Before pondering on this you must remember, its not only the 300 million US citizens only that will be impacted but rather the ripples will be felt by 6 Billion people across the globe not by this act but rather the outcomes from his actions

The US gave almost $ 150 billion of refunds to tax payers in February this year hoping to revive the economy and for all that what Bush Junior got were a couple of months where sales of Wal-Mart picked up. After that? You guessed it right! More freebies! The $ 200 Billion of Fannie and Freddie Mac guarantees, the $ 75 Billion AIG loan and still no change! The recent $280 Billion that was just given a few weeks back, where has that gone? The big banks have swallowed all of it in their coffers to prop up balance sheets but this has not reached the real economy, so why would $700 Billion dollars which is just the total of the all the above figures stand to be any different? You don’t give checks to people who are going to use this money to stock it up in their lockers to feel good about themselves and especially not to those who articulated the entire epic so far which is turning out to be more dramatic than even the Mahabharata!

Bankruptcies are something that we need to learn to live with. It isn’t like this hasn’t happened before. In 1907 US I banks went bankrupt, Wall Street was cleaned up and subsequently the US became the 20th Century King of the Jungle. In 1966 almost all the financial companies went bankrupt in Japan, the Japanese then cleaned up the system and Japan became the world’s best growth economy for the next 20 years! In 1990s the Japanese propped up banks and, they did not let their banks fail, this led to the creation of zombie banks and major problems for Japan which still haunts it. The same happened in the 1970’s in the US and this was a lost decade for the US with high inflation rates and troubles galore. Even, the dot com burst, all this happened but the world did not end! When capitalism goes awry you can’t bring in socialism all of a sudden, bankruptcies teach the capitalists to respect the markets and accept their failures with humility. So, this current performance is just desperation as the US doesn’t have any bullets left after shooting in the dark.

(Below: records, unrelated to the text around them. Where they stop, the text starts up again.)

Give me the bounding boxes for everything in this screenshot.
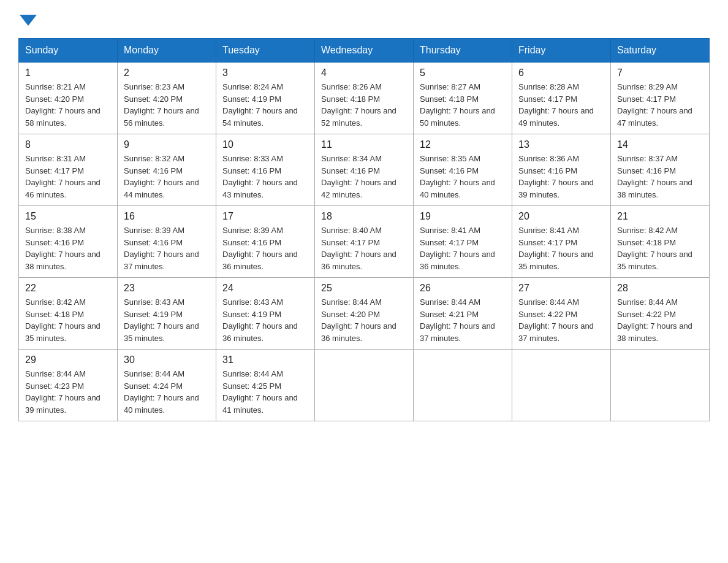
calendar-cell: 26 Sunrise: 8:44 AM Sunset: 4:21 PM Dayl… <box>414 278 512 350</box>
day-info: Sunrise: 8:31 AM Sunset: 4:17 PM Dayligh… <box>25 153 111 201</box>
calendar-cell: 4 Sunrise: 8:26 AM Sunset: 4:18 PM Dayli… <box>315 63 414 134</box>
day-number: 22 <box>25 283 111 294</box>
day-number: 27 <box>518 283 604 294</box>
calendar-week-row: 22 Sunrise: 8:42 AM Sunset: 4:18 PM Dayl… <box>19 278 710 350</box>
calendar-cell <box>611 350 710 421</box>
day-info: Sunrise: 8:44 AM Sunset: 4:20 PM Dayligh… <box>321 296 407 344</box>
day-number: 28 <box>617 283 703 294</box>
calendar-cell: 18 Sunrise: 8:40 AM Sunset: 4:17 PM Dayl… <box>315 206 414 278</box>
calendar-table: SundayMondayTuesdayWednesdayThursdayFrid… <box>18 38 710 421</box>
calendar-cell: 27 Sunrise: 8:44 AM Sunset: 4:22 PM Dayl… <box>512 278 611 350</box>
calendar-week-row: 1 Sunrise: 8:21 AM Sunset: 4:20 PM Dayli… <box>19 63 710 134</box>
calendar-cell: 12 Sunrise: 8:35 AM Sunset: 4:16 PM Dayl… <box>414 134 512 206</box>
calendar-cell: 5 Sunrise: 8:27 AM Sunset: 4:18 PM Dayli… <box>414 63 512 134</box>
calendar-cell: 10 Sunrise: 8:33 AM Sunset: 4:16 PM Dayl… <box>216 134 315 206</box>
day-info: Sunrise: 8:38 AM Sunset: 4:16 PM Dayligh… <box>25 224 111 272</box>
day-info: Sunrise: 8:27 AM Sunset: 4:18 PM Dayligh… <box>420 81 506 129</box>
calendar-cell: 2 Sunrise: 8:23 AM Sunset: 4:20 PM Dayli… <box>118 63 216 134</box>
day-number: 24 <box>222 283 308 294</box>
day-number: 3 <box>222 67 308 79</box>
day-number: 8 <box>25 139 111 150</box>
day-info: Sunrise: 8:41 AM Sunset: 4:17 PM Dayligh… <box>420 224 506 272</box>
weekday-header-tuesday: Tuesday <box>216 39 315 63</box>
day-info: Sunrise: 8:33 AM Sunset: 4:16 PM Dayligh… <box>222 153 308 201</box>
page-header <box>18 12 710 26</box>
day-info: Sunrise: 8:21 AM Sunset: 4:20 PM Dayligh… <box>25 81 111 129</box>
day-number: 19 <box>420 211 506 222</box>
day-info: Sunrise: 8:42 AM Sunset: 4:18 PM Dayligh… <box>617 224 703 272</box>
weekday-header-wednesday: Wednesday <box>315 39 414 63</box>
logo <box>18 12 37 26</box>
day-number: 18 <box>321 211 407 222</box>
day-info: Sunrise: 8:40 AM Sunset: 4:17 PM Dayligh… <box>321 224 407 272</box>
calendar-cell: 19 Sunrise: 8:41 AM Sunset: 4:17 PM Dayl… <box>414 206 512 278</box>
calendar-cell: 29 Sunrise: 8:44 AM Sunset: 4:23 PM Dayl… <box>19 350 118 421</box>
day-number: 4 <box>321 67 407 79</box>
calendar-cell: 25 Sunrise: 8:44 AM Sunset: 4:20 PM Dayl… <box>315 278 414 350</box>
day-info: Sunrise: 8:44 AM Sunset: 4:21 PM Dayligh… <box>420 296 506 344</box>
weekday-header-friday: Friday <box>512 39 611 63</box>
day-info: Sunrise: 8:36 AM Sunset: 4:16 PM Dayligh… <box>518 153 604 201</box>
calendar-cell <box>414 350 512 421</box>
calendar-cell: 1 Sunrise: 8:21 AM Sunset: 4:20 PM Dayli… <box>19 63 118 134</box>
day-info: Sunrise: 8:44 AM Sunset: 4:22 PM Dayligh… <box>617 296 703 344</box>
day-number: 9 <box>124 139 210 150</box>
calendar-cell: 8 Sunrise: 8:31 AM Sunset: 4:17 PM Dayli… <box>19 134 118 206</box>
day-number: 13 <box>518 139 604 150</box>
calendar-cell <box>315 350 414 421</box>
calendar-cell: 6 Sunrise: 8:28 AM Sunset: 4:17 PM Dayli… <box>512 63 611 134</box>
day-number: 7 <box>617 67 703 79</box>
day-number: 16 <box>124 211 210 222</box>
calendar-cell: 16 Sunrise: 8:39 AM Sunset: 4:16 PM Dayl… <box>118 206 216 278</box>
calendar-cell: 9 Sunrise: 8:32 AM Sunset: 4:16 PM Dayli… <box>118 134 216 206</box>
day-info: Sunrise: 8:43 AM Sunset: 4:19 PM Dayligh… <box>222 296 308 344</box>
day-number: 17 <box>222 211 308 222</box>
day-info: Sunrise: 8:41 AM Sunset: 4:17 PM Dayligh… <box>518 224 604 272</box>
calendar-cell: 15 Sunrise: 8:38 AM Sunset: 4:16 PM Dayl… <box>19 206 118 278</box>
day-info: Sunrise: 8:26 AM Sunset: 4:18 PM Dayligh… <box>321 81 407 129</box>
day-number: 5 <box>420 67 506 79</box>
day-info: Sunrise: 8:44 AM Sunset: 4:24 PM Dayligh… <box>124 368 210 416</box>
day-number: 25 <box>321 283 407 294</box>
day-number: 21 <box>617 211 703 222</box>
calendar-cell: 31 Sunrise: 8:44 AM Sunset: 4:25 PM Dayl… <box>216 350 315 421</box>
day-info: Sunrise: 8:39 AM Sunset: 4:16 PM Dayligh… <box>222 224 308 272</box>
calendar-cell: 23 Sunrise: 8:43 AM Sunset: 4:19 PM Dayl… <box>118 278 216 350</box>
calendar-cell: 21 Sunrise: 8:42 AM Sunset: 4:18 PM Dayl… <box>611 206 710 278</box>
weekday-header-thursday: Thursday <box>414 39 512 63</box>
calendar-cell: 3 Sunrise: 8:24 AM Sunset: 4:19 PM Dayli… <box>216 63 315 134</box>
calendar-cell: 14 Sunrise: 8:37 AM Sunset: 4:16 PM Dayl… <box>611 134 710 206</box>
day-info: Sunrise: 8:35 AM Sunset: 4:16 PM Dayligh… <box>420 153 506 201</box>
day-info: Sunrise: 8:42 AM Sunset: 4:18 PM Dayligh… <box>25 296 111 344</box>
calendar-cell: 13 Sunrise: 8:36 AM Sunset: 4:16 PM Dayl… <box>512 134 611 206</box>
calendar-week-row: 29 Sunrise: 8:44 AM Sunset: 4:23 PM Dayl… <box>19 350 710 421</box>
weekday-header-monday: Monday <box>118 39 216 63</box>
day-number: 29 <box>25 354 111 366</box>
day-number: 20 <box>518 211 604 222</box>
calendar-cell: 11 Sunrise: 8:34 AM Sunset: 4:16 PM Dayl… <box>315 134 414 206</box>
day-info: Sunrise: 8:28 AM Sunset: 4:17 PM Dayligh… <box>518 81 604 129</box>
day-number: 14 <box>617 139 703 150</box>
calendar-cell <box>512 350 611 421</box>
calendar-cell: 24 Sunrise: 8:43 AM Sunset: 4:19 PM Dayl… <box>216 278 315 350</box>
day-number: 2 <box>124 67 210 79</box>
day-info: Sunrise: 8:44 AM Sunset: 4:22 PM Dayligh… <box>518 296 604 344</box>
weekday-header-sunday: Sunday <box>19 39 118 63</box>
calendar-cell: 20 Sunrise: 8:41 AM Sunset: 4:17 PM Dayl… <box>512 206 611 278</box>
calendar-week-row: 8 Sunrise: 8:31 AM Sunset: 4:17 PM Dayli… <box>19 134 710 206</box>
day-number: 31 <box>222 354 308 366</box>
day-info: Sunrise: 8:32 AM Sunset: 4:16 PM Dayligh… <box>124 153 210 201</box>
day-number: 11 <box>321 139 407 150</box>
calendar-cell: 30 Sunrise: 8:44 AM Sunset: 4:24 PM Dayl… <box>118 350 216 421</box>
weekday-header-row: SundayMondayTuesdayWednesdayThursdayFrid… <box>19 39 710 63</box>
day-info: Sunrise: 8:43 AM Sunset: 4:19 PM Dayligh… <box>124 296 210 344</box>
day-number: 26 <box>420 283 506 294</box>
day-info: Sunrise: 8:24 AM Sunset: 4:19 PM Dayligh… <box>222 81 308 129</box>
logo-arrow-icon <box>20 15 37 26</box>
day-info: Sunrise: 8:34 AM Sunset: 4:16 PM Dayligh… <box>321 153 407 201</box>
day-info: Sunrise: 8:37 AM Sunset: 4:16 PM Dayligh… <box>617 153 703 201</box>
calendar-cell: 7 Sunrise: 8:29 AM Sunset: 4:17 PM Dayli… <box>611 63 710 134</box>
day-number: 23 <box>124 283 210 294</box>
day-info: Sunrise: 8:29 AM Sunset: 4:17 PM Dayligh… <box>617 81 703 129</box>
weekday-header-saturday: Saturday <box>611 39 710 63</box>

Till some time before the current banking fanfare Ben Bernake himself like Greenspan was a proponent of ‘the markets will set everything right themselves’ and that “interference is to be avoided”. But what can one say about their credibility after a U-Turn like this? If you or I had done that in a company after signing term sheets for investing Billions of dollars in a project, then making happy faces and drinking wine over it and tomorrow, you or I came and said hmm lets forget the Billions hmm lets look at this. Maybe even God would not have mercy on us then! But we are not Ben Bernake or Greenspan who can afford to sleep over and forget what they said because hey it’s your and my money that they are talking about, so a million a billion or something more what’s the difference?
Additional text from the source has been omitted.